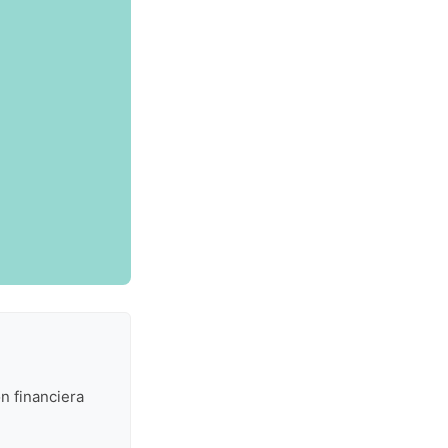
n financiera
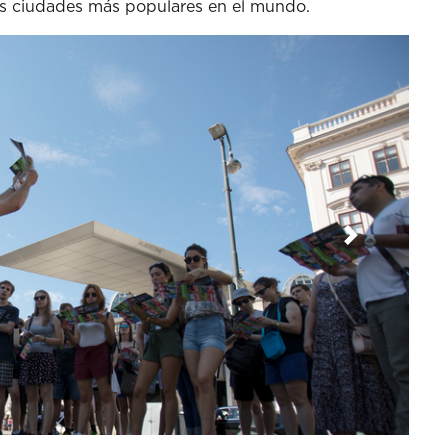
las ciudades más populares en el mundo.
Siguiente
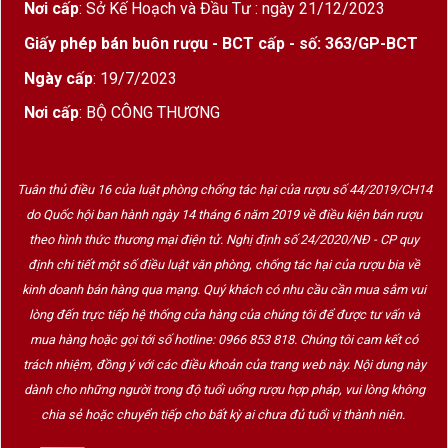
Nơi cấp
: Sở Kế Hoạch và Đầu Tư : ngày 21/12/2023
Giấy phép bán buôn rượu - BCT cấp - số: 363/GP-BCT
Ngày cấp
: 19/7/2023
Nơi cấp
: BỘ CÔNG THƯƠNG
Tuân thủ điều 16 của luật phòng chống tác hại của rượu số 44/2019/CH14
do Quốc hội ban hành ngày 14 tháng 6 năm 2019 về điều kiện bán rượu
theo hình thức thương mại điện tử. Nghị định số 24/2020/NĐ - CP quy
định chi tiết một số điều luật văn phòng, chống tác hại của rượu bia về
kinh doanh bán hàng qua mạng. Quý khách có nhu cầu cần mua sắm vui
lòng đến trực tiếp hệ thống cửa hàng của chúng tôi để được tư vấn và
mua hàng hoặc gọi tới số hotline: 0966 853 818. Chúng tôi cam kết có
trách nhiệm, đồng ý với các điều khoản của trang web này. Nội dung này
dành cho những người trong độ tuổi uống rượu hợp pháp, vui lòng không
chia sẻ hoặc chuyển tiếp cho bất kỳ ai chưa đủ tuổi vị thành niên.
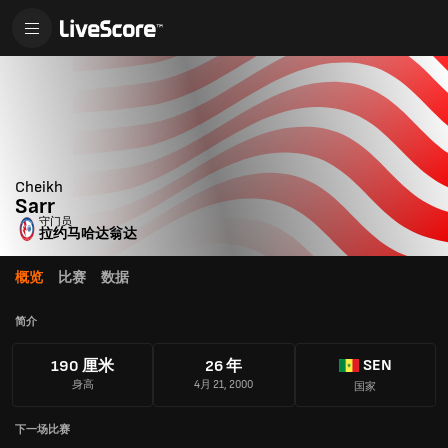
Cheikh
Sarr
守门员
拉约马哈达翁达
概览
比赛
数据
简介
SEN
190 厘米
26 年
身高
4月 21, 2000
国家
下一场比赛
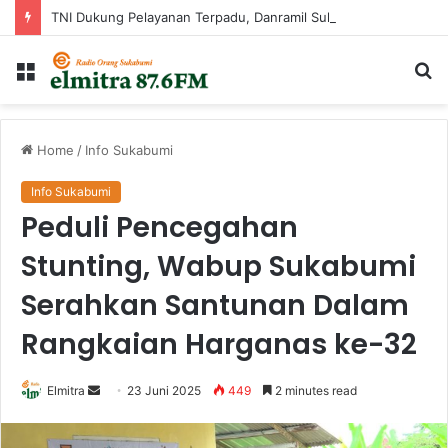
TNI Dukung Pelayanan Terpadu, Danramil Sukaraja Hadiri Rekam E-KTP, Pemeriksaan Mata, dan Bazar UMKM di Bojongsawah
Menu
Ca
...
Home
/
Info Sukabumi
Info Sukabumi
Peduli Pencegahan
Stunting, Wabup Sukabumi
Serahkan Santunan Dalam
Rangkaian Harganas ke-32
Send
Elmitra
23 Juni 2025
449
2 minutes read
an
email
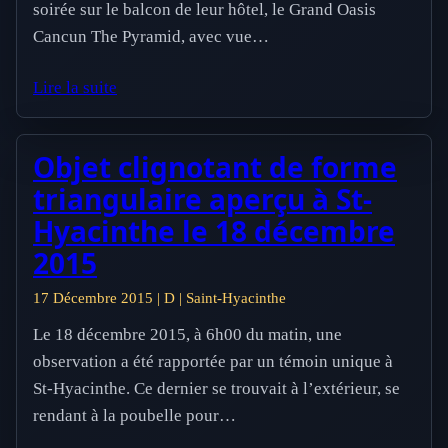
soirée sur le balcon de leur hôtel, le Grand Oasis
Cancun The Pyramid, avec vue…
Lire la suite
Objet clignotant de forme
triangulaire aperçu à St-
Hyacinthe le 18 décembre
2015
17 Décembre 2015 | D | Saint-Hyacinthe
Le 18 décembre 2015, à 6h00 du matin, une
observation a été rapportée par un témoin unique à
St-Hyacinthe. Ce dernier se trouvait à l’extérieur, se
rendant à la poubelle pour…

------------------------------

• [REQUIRED WORK]
Now copy each line of the entries that mentions "điều".

• [REPLY TO THE EXERCISE]
Tuân thủ điều 16 của luật phòng chống tác hại của rượu số 44/2019/CH14
do Quốc hội ban hành ngày 14 tháng 6 năm 2019 về điều kiện bán rượu
định chi tiết một số điều luật văn phòng, chống tác hại của rượu bia về
trách nhiệm, đồng ý với các điều khoản của trang web này. Nội dung này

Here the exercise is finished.